Question (from a regular joe): is the platform used for mRNA vaccines interchangeable ? Same design and fabrication process, but different payloads ? Or do different mRNA material imply different lipid shells ?
Yes. The ‘platform’ is like a notebook in a ziplock bag. Write the code for $VACCINE in the notebook, place it in the bag, give it to a person. Very interchangeable.
At some point I read that it was useless to release IP on the vaccine itself because the fabrication process is way more complicated and has way more patents on it. Is that true ?
I think the best way to describe the situation is akin to cooking. Imagine the best chef in the world, Michelin stars and all.
Would a written recipe of a 10 course meal result in the same final product?
How about a video of the full preparation?

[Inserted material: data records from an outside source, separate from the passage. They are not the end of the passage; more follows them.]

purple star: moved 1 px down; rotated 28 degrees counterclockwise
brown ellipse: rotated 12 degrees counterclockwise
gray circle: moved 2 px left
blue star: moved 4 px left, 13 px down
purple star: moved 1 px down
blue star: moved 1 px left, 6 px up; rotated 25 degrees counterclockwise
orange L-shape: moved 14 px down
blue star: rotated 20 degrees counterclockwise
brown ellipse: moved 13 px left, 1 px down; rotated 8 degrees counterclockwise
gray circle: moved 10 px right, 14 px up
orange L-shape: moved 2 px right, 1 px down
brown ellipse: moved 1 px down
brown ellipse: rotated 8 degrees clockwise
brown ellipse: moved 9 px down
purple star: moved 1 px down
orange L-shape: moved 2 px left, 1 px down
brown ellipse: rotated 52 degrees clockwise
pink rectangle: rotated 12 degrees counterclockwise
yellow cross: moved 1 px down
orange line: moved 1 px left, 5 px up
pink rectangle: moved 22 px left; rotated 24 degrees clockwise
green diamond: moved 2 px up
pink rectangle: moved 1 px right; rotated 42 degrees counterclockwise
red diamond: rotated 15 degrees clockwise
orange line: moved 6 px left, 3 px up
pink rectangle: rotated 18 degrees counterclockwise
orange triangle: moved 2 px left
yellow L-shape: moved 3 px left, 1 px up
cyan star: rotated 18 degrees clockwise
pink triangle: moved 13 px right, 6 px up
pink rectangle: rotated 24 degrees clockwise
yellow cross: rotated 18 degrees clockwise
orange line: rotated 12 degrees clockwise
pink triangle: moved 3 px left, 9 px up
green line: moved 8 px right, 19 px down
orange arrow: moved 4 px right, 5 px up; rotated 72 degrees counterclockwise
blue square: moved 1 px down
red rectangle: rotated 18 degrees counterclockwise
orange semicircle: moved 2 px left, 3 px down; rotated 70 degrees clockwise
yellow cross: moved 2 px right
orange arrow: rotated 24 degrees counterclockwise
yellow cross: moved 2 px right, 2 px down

How about if you went into the kitchen and shadowed them for a few hours?
At what point would you feel confident in your ability to replicate the chef's final product? Would you then be considered the best chef in the world?

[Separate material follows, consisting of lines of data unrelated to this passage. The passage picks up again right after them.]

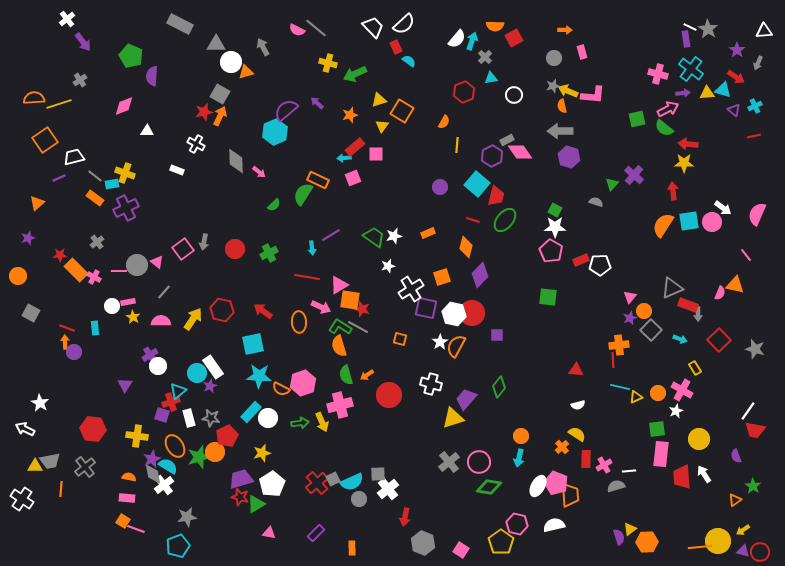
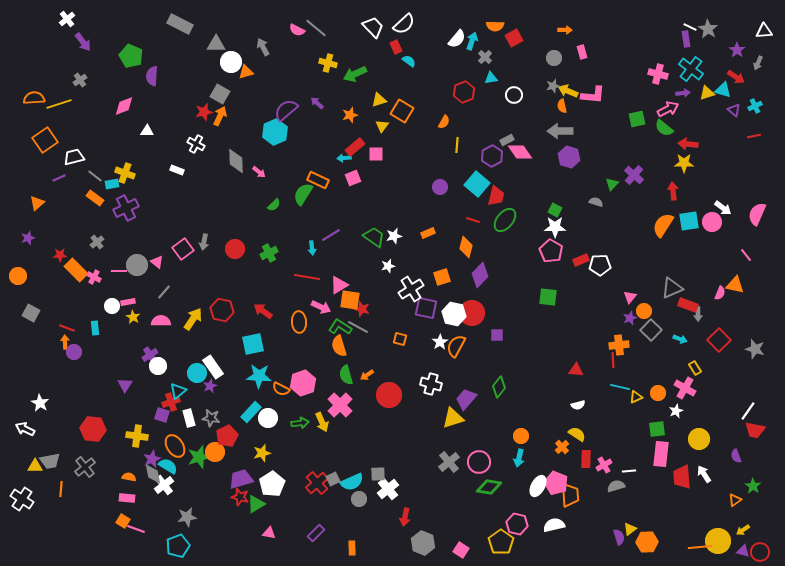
yellow triangle at (707, 93): rotated 14 degrees counterclockwise
pink cross at (682, 390): moved 3 px right, 2 px up
pink cross at (340, 405): rotated 30 degrees counterclockwise
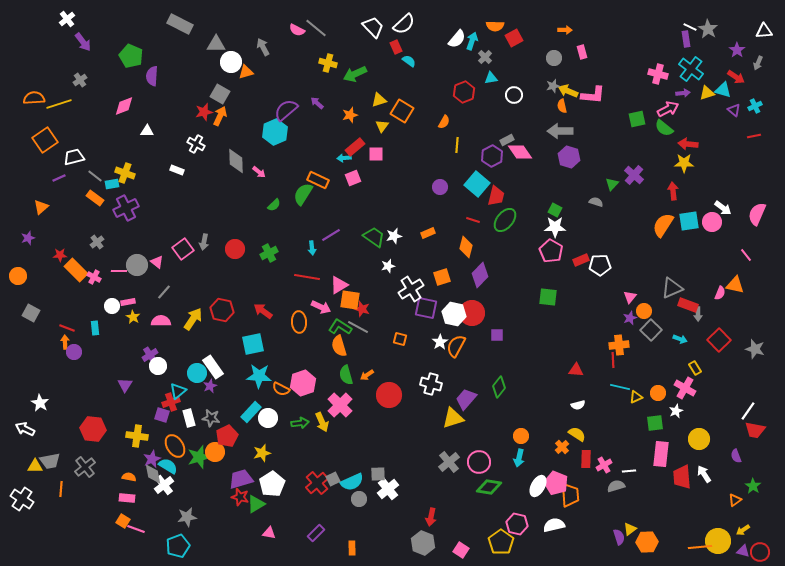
orange triangle at (37, 203): moved 4 px right, 4 px down
green square at (657, 429): moved 2 px left, 6 px up
red arrow at (405, 517): moved 26 px right
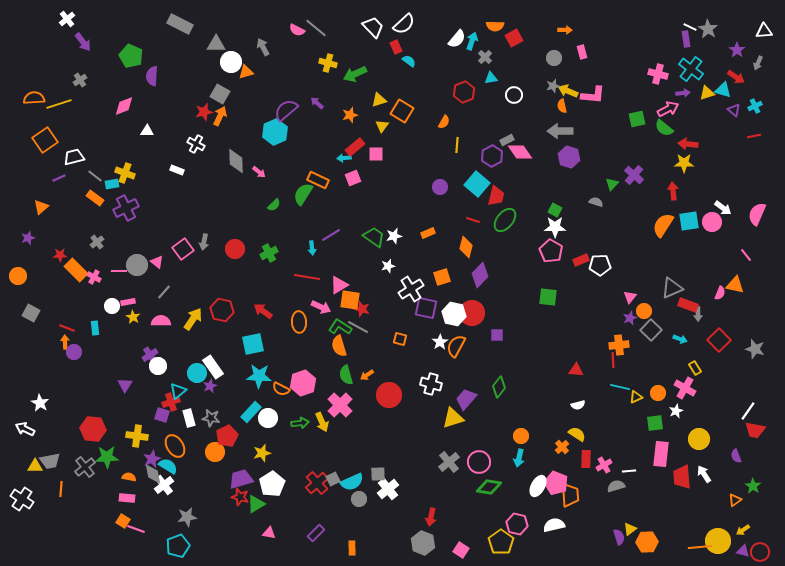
green star at (199, 457): moved 92 px left; rotated 15 degrees clockwise
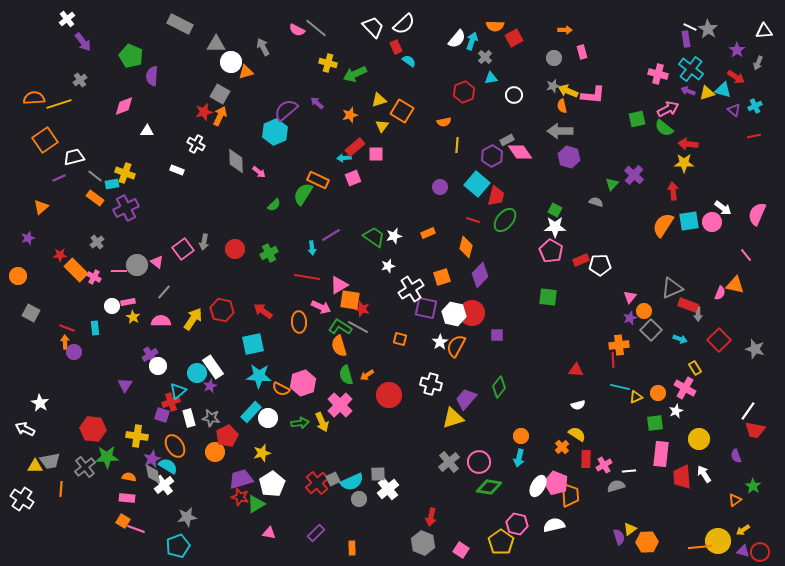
purple arrow at (683, 93): moved 5 px right, 2 px up; rotated 152 degrees counterclockwise
orange semicircle at (444, 122): rotated 48 degrees clockwise
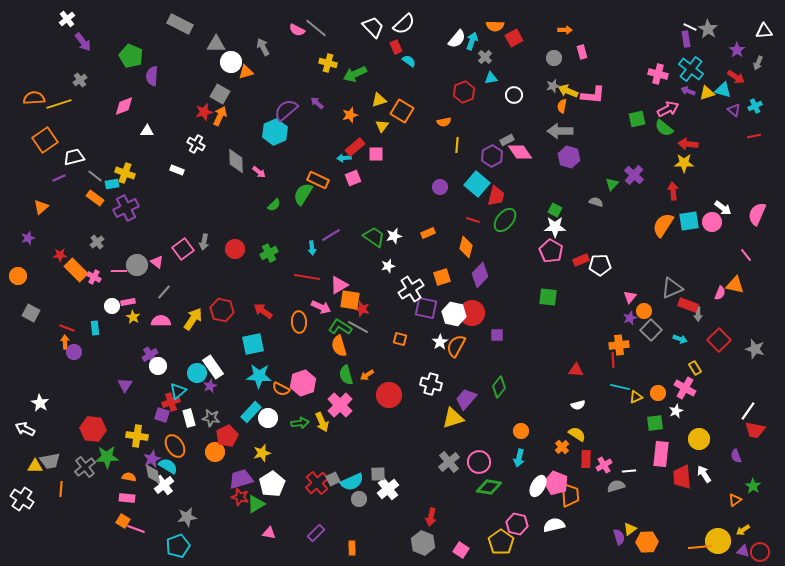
orange semicircle at (562, 106): rotated 24 degrees clockwise
orange circle at (521, 436): moved 5 px up
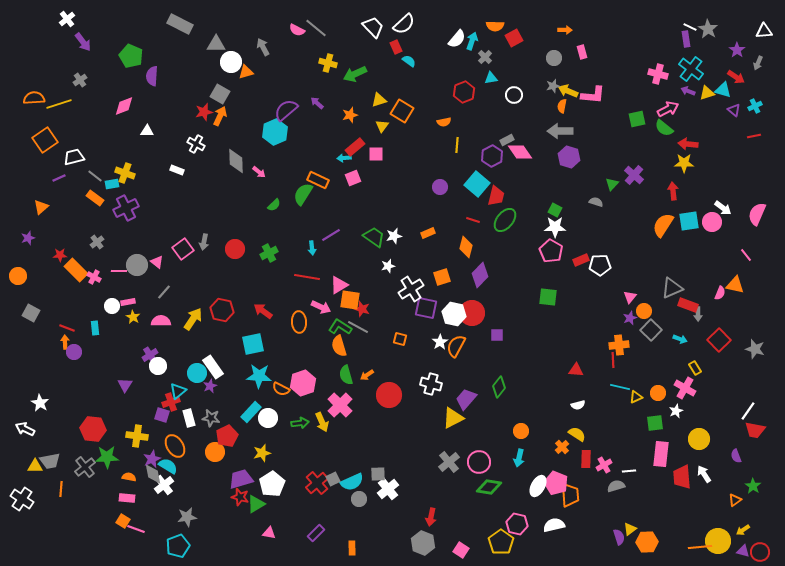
yellow triangle at (453, 418): rotated 10 degrees counterclockwise
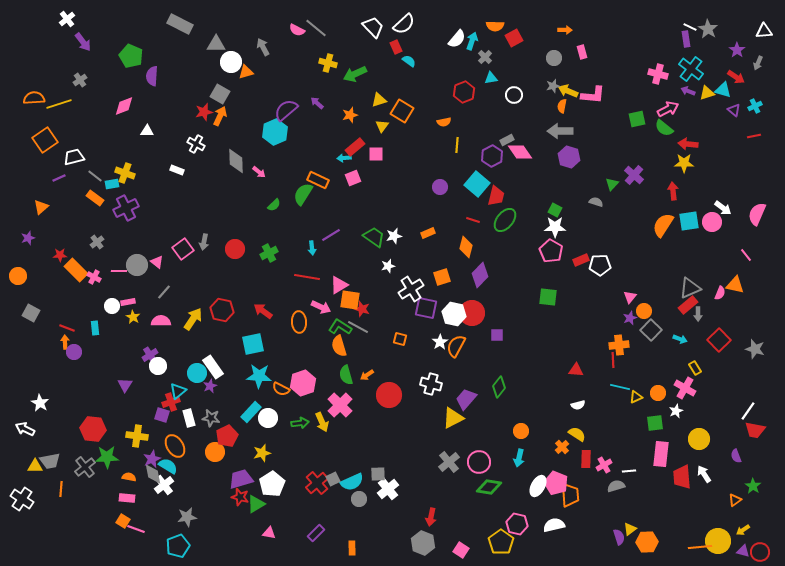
gray triangle at (672, 288): moved 18 px right
red rectangle at (688, 305): rotated 60 degrees counterclockwise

How much of the chef's time would you like to take away from serving at their restaurant to training new chefs? What if it was in the middle of Friday night dinner rush? What if that dinner rush was 2 years long and instead of people being hungry, people were dying?
These are the questions I don't see anyone wrestling with in these discussions. Would you trust the expert chef to train new chef's themselves? Or have some outside person, say a bbq expert chef, simply read our above example chef's notes and go for it?
This isn't like high school science where you follow a protocol and out comes a thing. You can't even see the thing you're making! What about instead of taste, you had to rely on touch only to decide if the whole thing was identical (i.e., the analytics are just as complex as the manufacturing). Making these vaccines is much more akin to cooking because the platform/technology is so new.
It took decades for biosimilar antibodies to be approved. Note they don't call them generics--because the product is so complex the process is the product. This was also because the number of experts able to start up new manufacturing took time to get expertly trained.
I would trust the chef to scale-up their apprentices to ensure Quality (with a capital Q) instead of an obviously smart expert chef from some other field to just read the recipe and go for it.
I followed the analogies and the problems you point to and I do agree it's no easy feat to reproduce but I think it doesn't address the question of patents of the many steps: do we need patents to the kitchen sink, a kitchen sink we absolutely need to cook the meal ?
My understanding is that the mRNA payload codes for specific protein production and the lipid envelope is there to protect the fragile mRNA payload during storage and delivery.